问题
I use the following code. I would like to get the same results for the same random seed. I use the same random seed (1 in this case) and get different results. Here is the code:
import pandas as pd
import numpy as np
from random import seed
# Load scikit's random forest classifier library
from sklearn.ensemble import RandomForestClassifier
from sklearn.model_selection import train_test_split
seed(1) ### <-----
file_path = 'https://archive.ics.uci.edu/ml/machine-learning-databases/undocumented/connectionist-bench/sonar/sonar.all-data'
dataset2 = pd.read_csv(file_path, header=None, sep=',')
from sklearn import preprocessing
le = preprocessing.LabelEncoder()
#Encoding
y = le.fit_transform(dataset2[60])
dataset2[60] = y
train, test = train_test_split(dataset2, test_size=0.1)
y = train[60]
y_test = test[60]
clf = RandomForestClassifier(n_jobs=100, random_state=0)
features = train.columns[0:59]
clf.fit(train[features], y)
# Apply the Classifier we trained to the test data
y_pred = clf.predict(test[features])
# Decode
y_test_label = le.inverse_transform(y_test)
y_pred_label = le.inverse_transform(y_pred)
from sklearn.metrics import accuracy_score
print (accuracy_score(y_test_label, y_pred_label))
# Two following results:
# 0.761904761905
# 0.90476190476
回答1:
Your code:
import numpy as np
from random import seed
seed(1) ### <-----
sets the random-seed of python's random-class.
But sklearn is completely based on numpy's random class, as explained here:
For testing and replicability, it is often important to have the entire execution controlled by a single seed for the pseudo-random number generator used in algorithms that have a randomized component.
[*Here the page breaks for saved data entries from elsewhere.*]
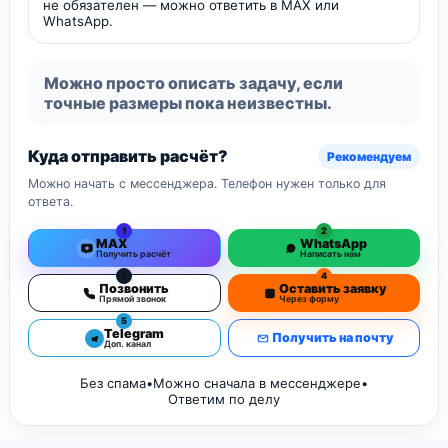
не обязателен — можно ответить в MAX или
WhatsApp.
Можно просто описать задачу, если
точные размеры пока неизвестны.
Куда отправить расчёт?
Рекомендуем
Можно начать с мессенджера. Телефон нужен только для
ответа.
1
2
MAX
WhatsApp
Получить расчёт
Написать нам
3
4
Позвонить
Оставить заявку
Прямой звонок
Через форму
5
Telegram
Получить на почту
Доп. канал
Без спама
•
Можно сначала в мессенджере
•
Ответим по делу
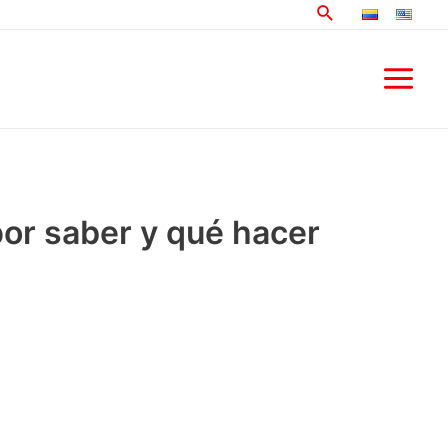
Buscar
Main
Menu
por saber y qué hacer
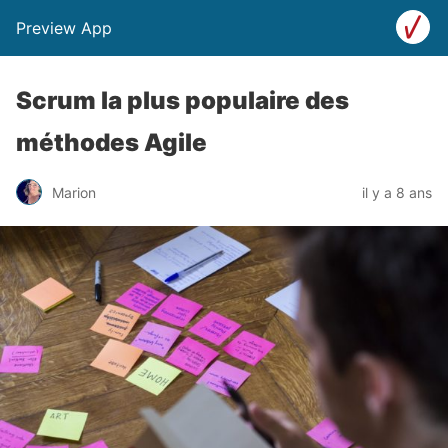
Preview App
Scrum la plus populaire des
méthodes Agile
Marion
il y a 8 ans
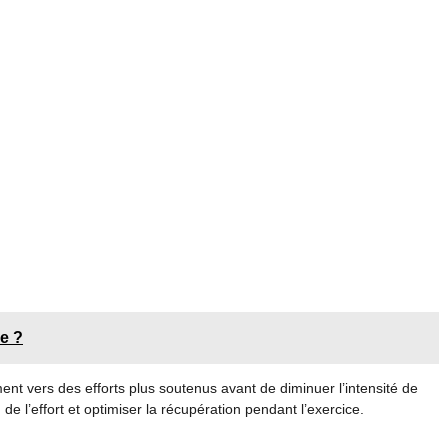
e ?
 vers des efforts plus soutenus avant de diminuer l’intensité de
e l’effort et optimiser la récupération pendant l’exercice.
Scikit-learn does not use its own global random state; whenever a RandomState instance or an integer random seed is not provided as an argument, it relies on the numpy global random state, which can be set using numpy.random.seed. For example, to set an execution’s numpy global random state to 42, one could execute the following in his or her script:
import numpy as np
np.random.seed(42)
So in general you should do:
np.random.seed(1)
But this is only part of the truth, as often this not needed when being careful with all the sklearn-components in use, explicitly calling them with some seed!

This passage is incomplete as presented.